● **TASK TO CARRY OUT**
Below is some data. Retype exactly the lines starting at the one with "Acıları hafifler diye" and ending at the one with "Vardiya amiri şöyle".

::: DATA FOR THIS EXERCISE :::

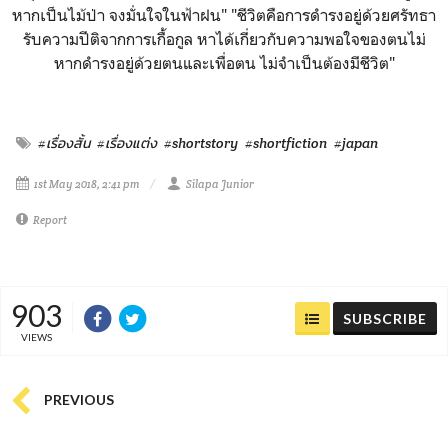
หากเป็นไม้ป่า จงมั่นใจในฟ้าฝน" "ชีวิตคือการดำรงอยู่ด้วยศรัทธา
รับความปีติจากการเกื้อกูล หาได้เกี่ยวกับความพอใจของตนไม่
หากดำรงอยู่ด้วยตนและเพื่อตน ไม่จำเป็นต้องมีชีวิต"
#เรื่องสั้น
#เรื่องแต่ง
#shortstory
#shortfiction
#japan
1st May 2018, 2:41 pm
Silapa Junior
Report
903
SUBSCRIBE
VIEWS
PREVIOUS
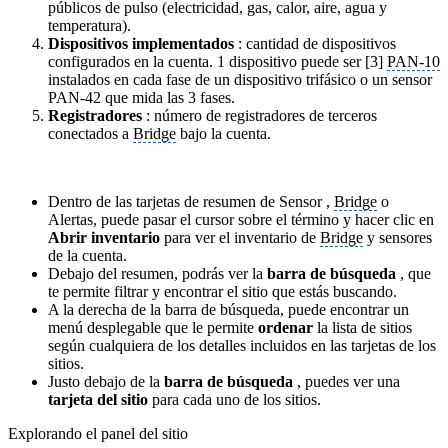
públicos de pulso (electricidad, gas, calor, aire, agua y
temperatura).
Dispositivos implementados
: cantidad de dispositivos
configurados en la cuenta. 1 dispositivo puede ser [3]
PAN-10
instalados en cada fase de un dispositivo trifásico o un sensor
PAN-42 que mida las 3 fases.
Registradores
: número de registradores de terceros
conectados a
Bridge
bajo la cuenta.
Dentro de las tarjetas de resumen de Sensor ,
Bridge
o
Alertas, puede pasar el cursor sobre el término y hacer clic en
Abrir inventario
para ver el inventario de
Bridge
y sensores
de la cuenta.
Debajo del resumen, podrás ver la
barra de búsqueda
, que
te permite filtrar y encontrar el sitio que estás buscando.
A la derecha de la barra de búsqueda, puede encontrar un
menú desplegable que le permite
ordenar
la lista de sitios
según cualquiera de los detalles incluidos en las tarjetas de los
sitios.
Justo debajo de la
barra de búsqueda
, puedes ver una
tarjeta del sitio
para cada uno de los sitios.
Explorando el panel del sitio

:::
::: DATA FOR THIS EXERCISE :::

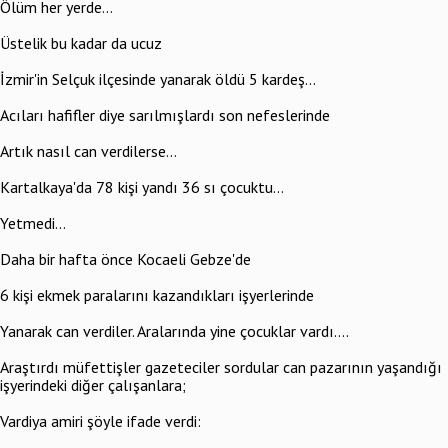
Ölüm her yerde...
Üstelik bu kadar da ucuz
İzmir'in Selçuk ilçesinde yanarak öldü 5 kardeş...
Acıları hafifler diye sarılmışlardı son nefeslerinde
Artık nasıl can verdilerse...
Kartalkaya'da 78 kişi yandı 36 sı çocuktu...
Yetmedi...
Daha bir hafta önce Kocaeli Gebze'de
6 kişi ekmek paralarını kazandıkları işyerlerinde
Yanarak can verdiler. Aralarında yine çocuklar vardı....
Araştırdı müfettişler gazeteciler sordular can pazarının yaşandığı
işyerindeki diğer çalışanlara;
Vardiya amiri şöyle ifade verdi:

:::

● **SOLUTION**
Acıları hafifler diye sarılmışlardı son nefeslerinde
Artık nasıl can verdilerse...
Kartalkaya'da 78 kişi yandı 36 sı çocuktu...
Yetmedi...
Daha bir hafta önce Kocaeli Gebze'de
6 kişi ekmek paralarını kazandıkları işyerlerinde
Yanarak can verdiler. Aralarında yine çocuklar vardı....
Araştırdı müfettişler gazeteciler sordular can pazarının yaşandığı
işyerindeki diğer çalışanlara;
Vardiya amiri şöyle ifade verdi:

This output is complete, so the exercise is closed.